RssBot Bugfix 1: Reposting on Restart
17 Mar 2023 3:55 AM python discord rss rssbot
I published my post on RssBot two days ago. It worked successfully on that post — huzzah! — and everything else appeared to be working as well. However, when I stopped RssBot, moved it to a different directory on the server, and restarted it, it sent the post again.
I actually saw this error a couple of days ago, but didn’t have a chance to investigate immediately. That investigation took the form of running export VERBOSE=1, and then running RssBot again. The verbose logs showed that feeds were registering as having a new etag
and last modified time, and most importantly, that their previous entry was one entry behind1.

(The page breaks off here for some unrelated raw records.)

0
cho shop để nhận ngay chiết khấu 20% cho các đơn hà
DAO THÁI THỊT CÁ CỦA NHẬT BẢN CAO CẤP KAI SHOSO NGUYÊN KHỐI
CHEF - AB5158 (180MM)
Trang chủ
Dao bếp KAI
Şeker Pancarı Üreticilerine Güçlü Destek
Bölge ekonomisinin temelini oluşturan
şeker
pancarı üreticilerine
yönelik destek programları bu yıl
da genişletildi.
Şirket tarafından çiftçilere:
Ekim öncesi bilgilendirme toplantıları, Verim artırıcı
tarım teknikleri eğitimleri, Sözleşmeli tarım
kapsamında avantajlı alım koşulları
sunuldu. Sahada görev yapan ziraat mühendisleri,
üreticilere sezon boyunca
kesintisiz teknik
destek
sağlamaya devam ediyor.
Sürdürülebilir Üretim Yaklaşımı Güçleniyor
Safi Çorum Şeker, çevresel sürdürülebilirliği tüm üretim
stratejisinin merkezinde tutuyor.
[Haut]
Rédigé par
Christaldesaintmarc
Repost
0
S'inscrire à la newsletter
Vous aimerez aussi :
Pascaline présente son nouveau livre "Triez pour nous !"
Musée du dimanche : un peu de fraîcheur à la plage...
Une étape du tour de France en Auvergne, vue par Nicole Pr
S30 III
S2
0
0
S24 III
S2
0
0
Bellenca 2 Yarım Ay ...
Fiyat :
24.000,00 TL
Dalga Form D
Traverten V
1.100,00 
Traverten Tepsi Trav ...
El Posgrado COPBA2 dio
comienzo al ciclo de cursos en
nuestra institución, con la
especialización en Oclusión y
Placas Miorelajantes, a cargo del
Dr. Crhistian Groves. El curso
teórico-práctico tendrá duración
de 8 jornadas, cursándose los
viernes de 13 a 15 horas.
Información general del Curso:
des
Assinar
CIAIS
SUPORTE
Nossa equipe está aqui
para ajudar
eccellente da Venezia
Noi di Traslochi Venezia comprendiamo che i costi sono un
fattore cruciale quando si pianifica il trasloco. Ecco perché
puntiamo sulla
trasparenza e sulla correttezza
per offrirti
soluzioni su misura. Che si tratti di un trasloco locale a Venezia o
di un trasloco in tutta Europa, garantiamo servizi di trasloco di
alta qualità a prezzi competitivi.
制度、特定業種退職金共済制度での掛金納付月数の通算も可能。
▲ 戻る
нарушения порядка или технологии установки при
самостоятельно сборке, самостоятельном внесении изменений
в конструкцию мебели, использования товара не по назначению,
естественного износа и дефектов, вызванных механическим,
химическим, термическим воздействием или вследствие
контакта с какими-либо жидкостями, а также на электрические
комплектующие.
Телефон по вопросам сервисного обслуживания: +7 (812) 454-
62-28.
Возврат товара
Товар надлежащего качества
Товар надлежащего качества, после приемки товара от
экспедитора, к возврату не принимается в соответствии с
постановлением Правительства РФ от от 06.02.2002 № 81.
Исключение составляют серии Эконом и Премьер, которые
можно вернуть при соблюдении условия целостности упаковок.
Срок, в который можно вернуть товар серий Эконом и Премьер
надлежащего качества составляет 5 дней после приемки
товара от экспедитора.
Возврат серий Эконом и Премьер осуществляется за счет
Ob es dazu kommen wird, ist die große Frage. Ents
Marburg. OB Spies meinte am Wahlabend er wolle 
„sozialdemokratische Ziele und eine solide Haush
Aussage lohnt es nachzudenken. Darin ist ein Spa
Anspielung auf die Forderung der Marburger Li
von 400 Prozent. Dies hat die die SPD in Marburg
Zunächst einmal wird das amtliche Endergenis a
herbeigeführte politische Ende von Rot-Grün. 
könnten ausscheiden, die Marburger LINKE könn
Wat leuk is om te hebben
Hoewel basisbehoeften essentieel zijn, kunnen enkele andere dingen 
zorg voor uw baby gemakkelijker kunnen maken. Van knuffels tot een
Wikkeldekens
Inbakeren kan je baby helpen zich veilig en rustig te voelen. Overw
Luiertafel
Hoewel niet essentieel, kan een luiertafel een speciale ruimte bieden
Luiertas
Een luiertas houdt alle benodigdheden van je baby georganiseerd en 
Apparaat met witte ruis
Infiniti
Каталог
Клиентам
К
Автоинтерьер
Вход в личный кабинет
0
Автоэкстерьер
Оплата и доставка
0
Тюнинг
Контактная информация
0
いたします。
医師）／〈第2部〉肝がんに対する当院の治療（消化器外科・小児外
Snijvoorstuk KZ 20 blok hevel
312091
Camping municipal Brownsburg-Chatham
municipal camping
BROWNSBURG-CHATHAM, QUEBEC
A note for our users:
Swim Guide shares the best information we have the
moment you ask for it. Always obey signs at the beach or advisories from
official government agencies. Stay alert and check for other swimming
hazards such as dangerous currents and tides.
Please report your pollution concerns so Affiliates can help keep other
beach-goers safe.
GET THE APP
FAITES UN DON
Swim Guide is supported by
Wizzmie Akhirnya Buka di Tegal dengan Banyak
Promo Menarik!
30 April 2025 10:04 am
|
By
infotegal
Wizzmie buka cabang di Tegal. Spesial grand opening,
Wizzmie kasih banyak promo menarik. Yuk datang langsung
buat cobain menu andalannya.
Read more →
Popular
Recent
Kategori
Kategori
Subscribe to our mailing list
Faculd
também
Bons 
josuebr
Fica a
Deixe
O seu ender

Since the error was only happening after a restart, and only happening once per restart, I was fairly certain that the issue was with the dumpfiles — the files that store which feeds are being watched in which channels and the most recent post for each of these feeds between restarts — and my suspicion fell on the dump_feeds_to_file()
function. Here’s the source code for that function:
def dump_feeds_to_file(self):
print("Updating dump files")
with open("feeds.json", "w") as file:
json.dump(self.feeds, file, default=lambda o: o.__dict__, sort_keys=True, indent=4)
with open("feeddata.json", "w") as file:
json.dump(self.feed_data, file, default=lambda o: o.__dict__, sort_keys=True, indent=4)
That function is pretty straightforward, however, and there don’t appear to be any bugs in it. So I looked at where it was being called. dump_feeds_to_file()
was only called in three places:
- After an existing feed is added to a new channel
- After a new feed is added to a channel
- After a feed is removed from the last channel it is being watched in, and is therefore removed entirely.
These are all places that the dumpfiles need to be written. However, they’re not the only places. Looking at that list again now as I’m writing this blog post, it seems as if these places are the places where it would be necessary to write the feeds.json
file, but not necessarily the feeddata.json
file.
This oversight — writing the dumpfiles to disk only when a feed was added or removed — meant that entries could be repeated under the following circumstances:
- The feed is configured to post to at least one channel. Other feeds can also be configured, but our target feed must be.
- When the feed is added, the dumpfiles are saved to disk (existing behavior)
- There is a new entry in the feed, which is sent to the channel.
- RssBot stops (e.g., to be updated) before the dumpfiles are written again (i.e., no feeds are added or removed)
- RssBot is restarted
- The entry is sent to the channel again
To fix this problem, I simply added another dump_feeds_to_file()
call in the async task, right after the feeds have been fetched. This isn’t optimal efficiency-wise, because it writes no matter whether there were new entries every five minutes, but performance is not my main goal here. And this change did actually solve the problem!
-
As I’ll go on to explain, the fact that it was one entry behind was specific to my circumstances, but the important part was that the previous entry could lag behind the most recent entry that had been sent to Discord. ↩